Harry scowled at the high ceiling of the room as the void of magic that he'd created within him strained to re-establish its functionality. It would be fine by the time he had to duel Tonks, but for now, he was spent. "And I'm not any closer to beating it than I was before."
"But, you've exhausted your automatic magic draw, which was the point, right. Frightening that it took you that long, really," the hat mused.
"It's hard being me, excellency is a curse," Harry sighed and sat up in his position as the hat laughed at him. His head spun and just the act of sitting up caused his lungs to heave. His legs were jelly, which made it easier to put them in a lotus position.

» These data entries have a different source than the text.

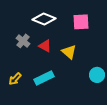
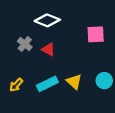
pink square: (81, 22) -> (96, 34), moved
yellow triangle: (69, 52) -> (74, 82), moved

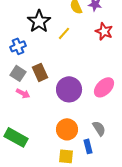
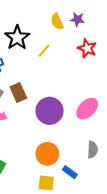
gray semicircle: (99, 128) -> (93, 150), moved, turned 35
blue rectangle: (88, 146) -> (70, 172), turned -40

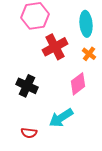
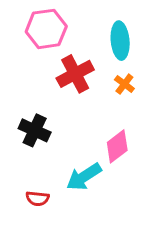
pink diamond: (78, 84) -> (117, 146), moved

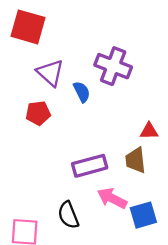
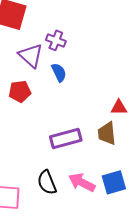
purple cross: (113, 66) -> (56, 40), moved, size x0.6
pink arrow: (112, 198) -> (82, 182), moved

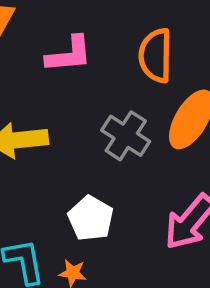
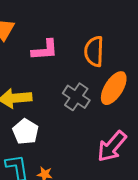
white pentagon: (91, 218) -> (26, 132), moved

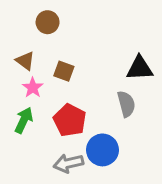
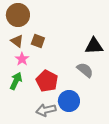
brown circle: (48, 22) -> (18, 15), moved, size x1.5
brown square: (64, 71) -> (38, 41), moved
gray semicircle: (126, 104) -> (85, 70), turned -36

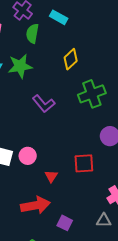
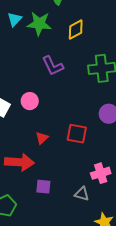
yellow diamond: (71, 59) -> (76, 30), moved
pink circle: (28, 156) -> (30, 101), moved
purple square: (65, 223) -> (43, 187), turned -35

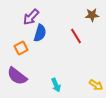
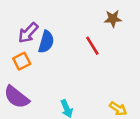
purple arrow: (31, 17) -> (28, 33), moved

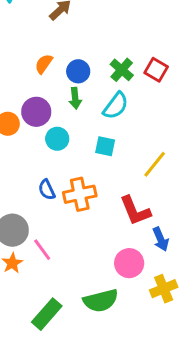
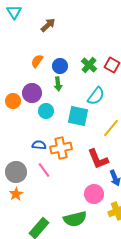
cyan semicircle: (116, 106) -> (96, 96), moved
cyan square: (105, 146) -> (78, 116), size x1.5
blue semicircle: (47, 190) -> (39, 145), turned 120
pink line: (42, 250) -> (44, 170), moved

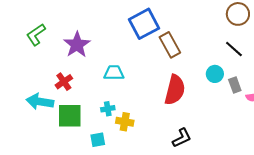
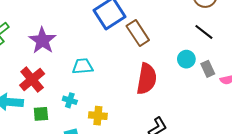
red cross: (64, 82) -> (32, 80), size x1.4
cyan cross: (108, 109) -> (70, 100), moved, turned 32
green square: (70, 116) -> (41, 114), size x0.6

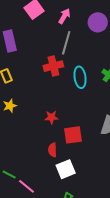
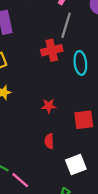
red square: (73, 135) -> (84, 120), moved
white square: (66, 169) -> (76, 165), moved

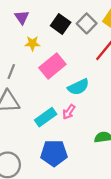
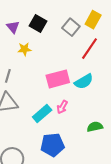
black square: (61, 24) -> (38, 23), moved
pink rectangle: (52, 66) -> (58, 79), moved, turned 30
cyan semicircle: (78, 87) -> (84, 81), moved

"Alright, room," Harry said out loud, addressing the room of requirement, giver of pain, pleasure and learning. "I require an environment in which I can develop the magic sensing skill as quickly and efficiently as possible," he said and closed his eyes. He'd noticed in his sojourns to the room, that it was oddly shy in changing in front of him. It was quite human in that regard, changes happened best when he either exited and re-entered or when he closed his eyes.
Hadn't this been a part of quantum mechanics? That certain particles existed in superimposed states of uncertainty and ambivalence when unobserved, and it was only when they were being perceived that they had a fixed location? Well, anyway, after giving the room a few seconds he opened his eyes again and froze when he saw nothing.
His surroundings were all black, pitch black, he couldn't see the hand he was waving in front of his face, nor could he see anything else. He almost sweat-dropped as a pained grin affixed itself onto his face.
"Oy, are you serious? We doing some anime-training bull-shit here. Blindfolded level dark room, what's next, you going to try and hit me with a stick?" he asked. His voice sounded odd as if it wasn't vibrating very far through the air.
'Harry,' The hat suddenly said from within his head, 'I can't seem to be able to speak with you out loud, only like this. Whatever you may have wanted, what you got was…'
'A sensory deprivation chamber,' Harry thought back with a grimace as the absolute silence of the room descended into his ears after he'd finished talking.
'The Room of Requirement is a complex intelligence, almost as complex as mine," the hat said. 'Just that in addition to being capable of independent thought, abstract reasoning and interpretation, it also has access to probably all the knowledge within the castle, even if it seemingly can't bring books from the library here. Perhaps a remnant of Rowena's opinion that libraries were sacred and communal studying should be encouraged.'
'Where are you going with this?' Harry asked.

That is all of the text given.